You can analyze the combined network of both TRA/TRB or IGH/IGL
chains by setting chain = "both"
. This will create a single
cluster column named Multi.Cluster
.
# Cluster using both TRB and TRA chains simultaneously
clustered_both <- clonalCluster(combined.TCR[c(1,2)],
chain = "both")
# View the new "Multi.Cluster" column
head(clustered_both[[1]][, c("barcode", "TCR1", "TCR2", "Multi.Cluster")])
## barcode TCR1 TCR2
## 1 P17B_AAACCTGAGTACGACG-1 TRAV25.TRAJ20.TRAC TRBV5-1.None.TRBJ2-7.TRBC2
## 2 P17B_AAACCTGCAACACGCC-1 TRAV38-2/DV8.TRAJ52.TRAC TRBV10-3.None.TRBJ2-2.TRBC2
## 3 P17B_AAACCTGCAGGCGATA-1 TRAV12-1.TRAJ9.TRAC TRBV9.None.TRBJ2-2.TRBC2
## 4 P17B_AAACCTGCATGAGCGA-1 TRAV12-1.TRAJ9.TRAC TRBV9.None.TRBJ2-2.TRBC2
## 5 P17B_AAACGGGAGAGCCCAA-1 TRAV20.TRAJ8.TRAC <NA>
## 6 P17B_AAACGGGAGCGTTTAC-1 TRAV12-1.TRAJ9.TRAC TRBV9.None.TRBJ2-2.TRBC2
## Multi.Cluster
## 1 <NA>
## 2 <NA>
## 3 cluster.1
## 4 cluster.1
## 5 cluster.2
## 6 cluster.1
While the default cluster.method = "components"
is
robust, you can use other algorithms from the igraph package, such as
walktrap
or louvain
, to potentially uncover
different community structures.
# Cluster using the walktrap algorithm
graph_walktrap <- clonalCluster(combined.TCR[c(1,2)],
cluster.method = "walktrap",
exportGraph = TRUE)
# Compare the number of clusters found
length(unique(V(graph_walktrap)$cluster))
## [1] 424
Overall, clonalCluster()
is a versatile function for
defining and analyzing clonal relationships based on sequence
similarity.
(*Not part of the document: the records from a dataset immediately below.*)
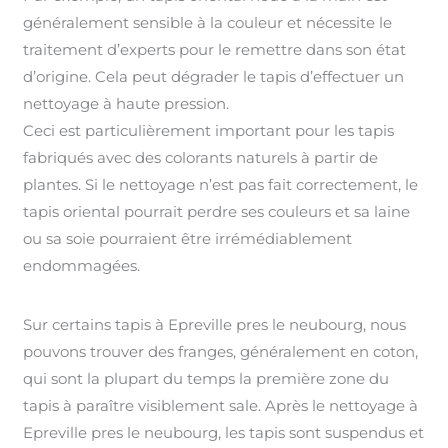
généralement sensible à la couleur et nécessite le
traitement d’experts pour le remettre dans son état
d’origine. Cela peut dégrader le tapis d’effectuer un
nettoyage à haute pression.
Ceci est particulièrement important pour les tapis
fabriqués avec des colorants naturels à partir de
plantes. Si le nettoyage n’est pas fait correctement, le
tapis oriental pourrait perdre ses couleurs et sa laine
ou sa soie pourraient être irrémédiablement
endommagées.
Sur certains tapis à Epreville pres le neubourg, nous
pouvons trouver des franges, généralement en coton,
qui sont la plupart du temps la première zone du
tapis à paraître visiblement sale. Après le nettoyage à
Epreville pres le neubourg, les tapis sont suspendus et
It allows researchers to move beyond exact sequence matches,
providing a more comprehensive understanding of clonal families. The
ability to customize parameters like threshold
,
chain
selection, and group.by
ensures
adaptability to diverse research questions. Furthermore, the option to
export igraph
objects or sparse adjacency matrices provides
advanced users with the tools for in-depth network analysis.